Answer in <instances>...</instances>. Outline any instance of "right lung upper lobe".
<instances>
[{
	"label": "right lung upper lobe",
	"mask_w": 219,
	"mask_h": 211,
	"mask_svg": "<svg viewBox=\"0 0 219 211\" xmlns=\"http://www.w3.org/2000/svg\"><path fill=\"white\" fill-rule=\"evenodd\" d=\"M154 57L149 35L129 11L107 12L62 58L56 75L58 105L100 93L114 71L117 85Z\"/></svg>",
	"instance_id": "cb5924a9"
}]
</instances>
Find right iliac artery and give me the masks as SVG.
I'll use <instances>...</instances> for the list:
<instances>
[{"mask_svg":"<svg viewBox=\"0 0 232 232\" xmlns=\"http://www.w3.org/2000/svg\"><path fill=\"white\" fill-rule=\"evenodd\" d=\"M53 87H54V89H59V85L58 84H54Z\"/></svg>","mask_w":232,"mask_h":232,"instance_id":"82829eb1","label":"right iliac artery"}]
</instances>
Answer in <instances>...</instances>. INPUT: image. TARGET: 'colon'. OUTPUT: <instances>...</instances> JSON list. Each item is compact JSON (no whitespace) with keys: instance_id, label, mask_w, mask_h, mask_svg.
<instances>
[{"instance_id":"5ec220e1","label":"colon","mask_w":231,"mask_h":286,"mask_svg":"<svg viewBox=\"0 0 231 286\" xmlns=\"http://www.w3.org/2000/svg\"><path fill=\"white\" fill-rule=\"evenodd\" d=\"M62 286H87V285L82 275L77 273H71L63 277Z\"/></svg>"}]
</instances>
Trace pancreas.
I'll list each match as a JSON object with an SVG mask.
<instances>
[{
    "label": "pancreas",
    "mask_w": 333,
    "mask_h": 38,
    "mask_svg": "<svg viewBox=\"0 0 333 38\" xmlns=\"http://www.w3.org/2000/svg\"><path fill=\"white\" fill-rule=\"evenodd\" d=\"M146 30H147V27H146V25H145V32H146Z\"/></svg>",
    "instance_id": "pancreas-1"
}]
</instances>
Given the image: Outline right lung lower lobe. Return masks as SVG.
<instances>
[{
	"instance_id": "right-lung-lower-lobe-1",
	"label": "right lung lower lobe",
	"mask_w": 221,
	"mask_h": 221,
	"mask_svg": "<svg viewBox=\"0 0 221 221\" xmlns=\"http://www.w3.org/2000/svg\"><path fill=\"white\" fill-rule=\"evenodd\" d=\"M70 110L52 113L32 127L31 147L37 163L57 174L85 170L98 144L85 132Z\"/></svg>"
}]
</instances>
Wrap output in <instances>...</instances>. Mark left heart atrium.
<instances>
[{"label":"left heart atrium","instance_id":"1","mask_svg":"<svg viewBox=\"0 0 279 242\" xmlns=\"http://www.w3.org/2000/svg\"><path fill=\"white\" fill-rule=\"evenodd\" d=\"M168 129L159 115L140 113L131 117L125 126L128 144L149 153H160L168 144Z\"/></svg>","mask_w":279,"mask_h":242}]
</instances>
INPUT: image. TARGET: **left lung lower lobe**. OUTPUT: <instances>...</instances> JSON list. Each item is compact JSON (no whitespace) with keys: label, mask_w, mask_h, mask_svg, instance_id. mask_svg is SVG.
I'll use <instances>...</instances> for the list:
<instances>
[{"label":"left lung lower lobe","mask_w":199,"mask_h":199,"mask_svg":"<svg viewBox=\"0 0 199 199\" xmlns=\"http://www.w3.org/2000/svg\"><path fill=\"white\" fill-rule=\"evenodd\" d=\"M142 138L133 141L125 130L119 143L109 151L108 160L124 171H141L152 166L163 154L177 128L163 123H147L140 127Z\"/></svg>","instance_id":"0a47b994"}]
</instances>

◆ **REQUIREMENT**
All of the entries above must be quoted exactly.

◆ **RESULT OF THIS EXERCISE**
Answer in <instances>...</instances>. Outline any instance of "right lung upper lobe".
<instances>
[{
	"label": "right lung upper lobe",
	"mask_w": 219,
	"mask_h": 211,
	"mask_svg": "<svg viewBox=\"0 0 219 211\" xmlns=\"http://www.w3.org/2000/svg\"><path fill=\"white\" fill-rule=\"evenodd\" d=\"M154 57L149 35L129 11L107 12L62 58L56 75L58 105L100 93L114 71L117 85Z\"/></svg>",
	"instance_id": "cb5924a9"
}]
</instances>
Find right iliac artery and give me the masks as SVG.
I'll use <instances>...</instances> for the list:
<instances>
[{"mask_svg":"<svg viewBox=\"0 0 232 232\" xmlns=\"http://www.w3.org/2000/svg\"><path fill=\"white\" fill-rule=\"evenodd\" d=\"M53 87H54V89H59V85L58 84H54Z\"/></svg>","mask_w":232,"mask_h":232,"instance_id":"82829eb1","label":"right iliac artery"}]
</instances>
Answer in <instances>...</instances>. INPUT: image. TARGET: 'colon'. OUTPUT: <instances>...</instances> JSON list. Each item is compact JSON (no whitespace) with keys: instance_id, label, mask_w, mask_h, mask_svg.
<instances>
[{"instance_id":"5ec220e1","label":"colon","mask_w":231,"mask_h":286,"mask_svg":"<svg viewBox=\"0 0 231 286\" xmlns=\"http://www.w3.org/2000/svg\"><path fill=\"white\" fill-rule=\"evenodd\" d=\"M62 286H87V285L82 275L77 273H71L63 277Z\"/></svg>"}]
</instances>
Trace pancreas.
I'll list each match as a JSON object with an SVG mask.
<instances>
[{
    "label": "pancreas",
    "mask_w": 333,
    "mask_h": 38,
    "mask_svg": "<svg viewBox=\"0 0 333 38\" xmlns=\"http://www.w3.org/2000/svg\"><path fill=\"white\" fill-rule=\"evenodd\" d=\"M146 30H147V27H146V25H145V32H146Z\"/></svg>",
    "instance_id": "pancreas-1"
}]
</instances>
Given the image: Outline right lung lower lobe. Return masks as SVG.
<instances>
[{
	"instance_id": "right-lung-lower-lobe-1",
	"label": "right lung lower lobe",
	"mask_w": 221,
	"mask_h": 221,
	"mask_svg": "<svg viewBox=\"0 0 221 221\" xmlns=\"http://www.w3.org/2000/svg\"><path fill=\"white\" fill-rule=\"evenodd\" d=\"M70 110L52 113L32 127L31 147L37 163L57 174L85 170L98 144L85 132Z\"/></svg>"
}]
</instances>
Wrap output in <instances>...</instances>. Mark left heart atrium.
<instances>
[{"label":"left heart atrium","instance_id":"1","mask_svg":"<svg viewBox=\"0 0 279 242\" xmlns=\"http://www.w3.org/2000/svg\"><path fill=\"white\" fill-rule=\"evenodd\" d=\"M168 129L159 115L140 113L131 117L125 126L128 144L149 153H160L168 144Z\"/></svg>","mask_w":279,"mask_h":242}]
</instances>
INPUT: image. TARGET: **left lung lower lobe**. OUTPUT: <instances>...</instances> JSON list. Each item is compact JSON (no whitespace) with keys: label, mask_w, mask_h, mask_svg, instance_id. mask_svg is SVG.
I'll use <instances>...</instances> for the list:
<instances>
[{"label":"left lung lower lobe","mask_w":199,"mask_h":199,"mask_svg":"<svg viewBox=\"0 0 199 199\" xmlns=\"http://www.w3.org/2000/svg\"><path fill=\"white\" fill-rule=\"evenodd\" d=\"M142 138L133 141L125 130L119 143L109 151L108 160L124 171H141L152 166L163 154L177 128L163 123H147L140 127Z\"/></svg>","instance_id":"0a47b994"}]
</instances>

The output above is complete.